Die neuen Vorschriften, so Erol Sahin, seien so streng, dass sie bis heute von keiner einzigen Marke eingehalten würden. Außerdem sagt der Geschäftsführer der Automobilberatungsfirma EBS, dass das größte Problem für Importeure darin bestehe, die Servicestationen selbst einrichten zu müssen, was Geschäfte mit autorisierten Drittanbietern erschwere.

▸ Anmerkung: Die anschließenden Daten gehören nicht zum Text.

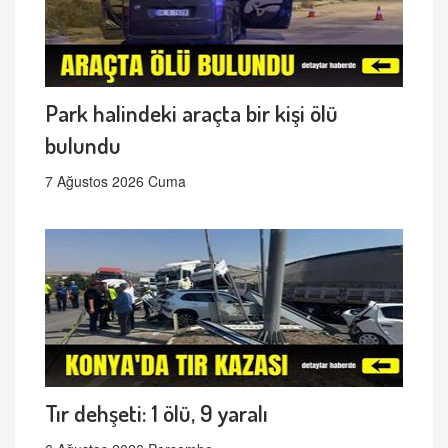
Park halindeki araçta bir kişi ölü
bulundu
7 Ağustos 2026 Cuma
Tır dehşeti: 1 ölü, 9 yaralı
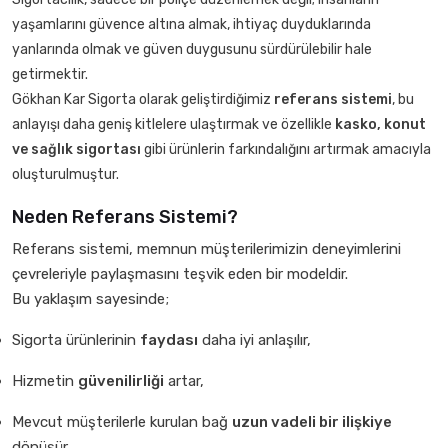
yaşamlarını güvence altına almak, ihtiyaç duyduklarında
yanlarında olmak ve güven duygusunu sürdürülebilir hale
getirmektir.
Gökhan Kar Sigorta olarak geliştirdiğimiz
referans sistemi
, bu
anlayışı daha geniş kitlelere ulaştırmak ve özellikle
kasko, konut
ve sağlık sigortası
gibi ürünlerin farkındalığını artırmak amacıyla
oluşturulmuştur.
Neden Referans Sistemi?
Referans sistemi, memnun müşterilerimizin deneyimlerini
çevreleriyle paylaşmasını teşvik eden bir modeldir.
Bu yaklaşım sayesinde;
Sigorta ürünlerinin
faydası
daha iyi anlaşılır,
Hizmetin
güvenilirliği
artar,
Mevcut müşterilerle kurulan bağ
uzun vadeli bir ilişkiye
dönüşür.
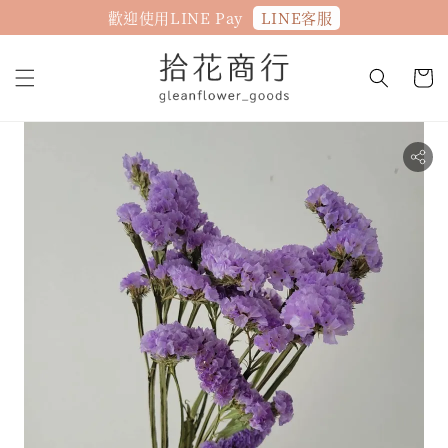
LINE客服
歡迎使用LINE Pay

Um der Verordnung nachzukommen, wurde den Importeuren eine Frist bis zum Ende des Monats gesetzt: für viele Unternehmen eine fast unmögliche Aufgabe. Daher seien die Hersteller einem Bericht von BNN Bloomberg zufolge bemüht, eine Änderung oder einen Aufschub der Maßnahmen zu erwirken.

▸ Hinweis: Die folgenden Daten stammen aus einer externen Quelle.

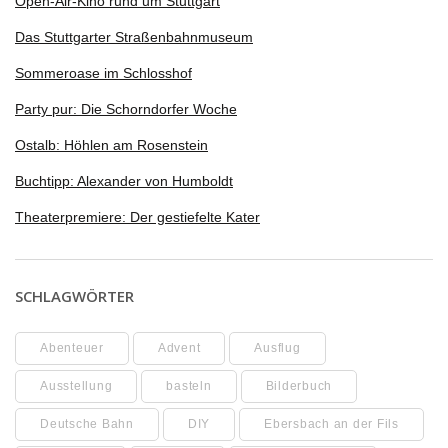
Open-Air-Kino rund um Stuttgart
Das Stuttgarter Straßenbahnmuseum
Sommeroase im Schlosshof
Party pur: Die Schorndorfer Woche
Ostalb: Höhlen am Rosenstein
Buchtipp: Alexander von Humboldt
Theaterpremiere: Der gestiefelte Kater
SCHLAGWÖRTER
Abenteuer
Advent
Ausflug
Ausstellung
basteln
Bilderbuch
Deutsche Bahn
DIY
Ebersbach an der Fils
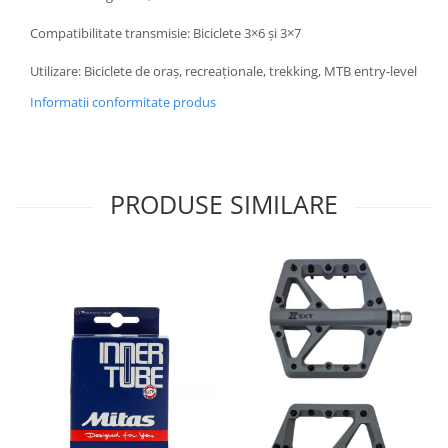
Compatibilitate transmisie: Biciclete 3×6 și 3×7
Utilizare: Biciclete de oraș, recreaționale, trekking, MTB entry-level
Informatii conformitate produs
PRODUSE SIMILARE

Mehr Elektroautos auf türkischen Straßen

In den vergangenen Jahren sind Fahrzeuge mit Elektroantrieb in der Türkei immer beliebter geworden, im November machten sie einen Anteil von 7,1 Prozent an den gesamten PKW-Verkäufen aus. Dies entspricht nach Zahlen des Branchenverbands ODMD dem fast 10-fachen im Vergleich zum Vorjahr.

Einerseits hat zu diesem Erfolg die beliebte türkische Automarke Togg mit ihren elektrischen Modellen beigetragen, andererseits war aber auch der Import der relativ günstigen, chinesischen Marken sowie der US-amerikanischen Marke Tesla ausschlaggebend.

Bis Oktober dieses Jahres hat China als zweitgrößte Volkswirtschaft der Welt in nur 10 Monaten Elektroautos im Wert von 169 Millionen Euro in die Türkei verkauft, fast doppelt so viel wie im gesamten Jahr 2022.

Reaktionen auf die Maßnahmen

Dass es sich bei den Vorgaben um eine Schutzmaßnahme für nationale Automarken handeln könnte, findet Anklang bei Sahin von EBS: „Es wäre schade, wenn das Ziel darin bestünde, dass Togg ein paar tausend Autos mehr verkauft. Togg sollte sich auch auf dem heimischen Markt dem Wettbewerb stellen, um sich weiter zu entwickeln.“

Auch der General Manager von BYD in der Türkei, Ismail Ergun, kritisiert die Maßnahmen der Türkei, denn wenn die Regelungen wie geplant umgesetzt würden, könne es sein, dass die Importeure monatelang an der Grenze warten müssten.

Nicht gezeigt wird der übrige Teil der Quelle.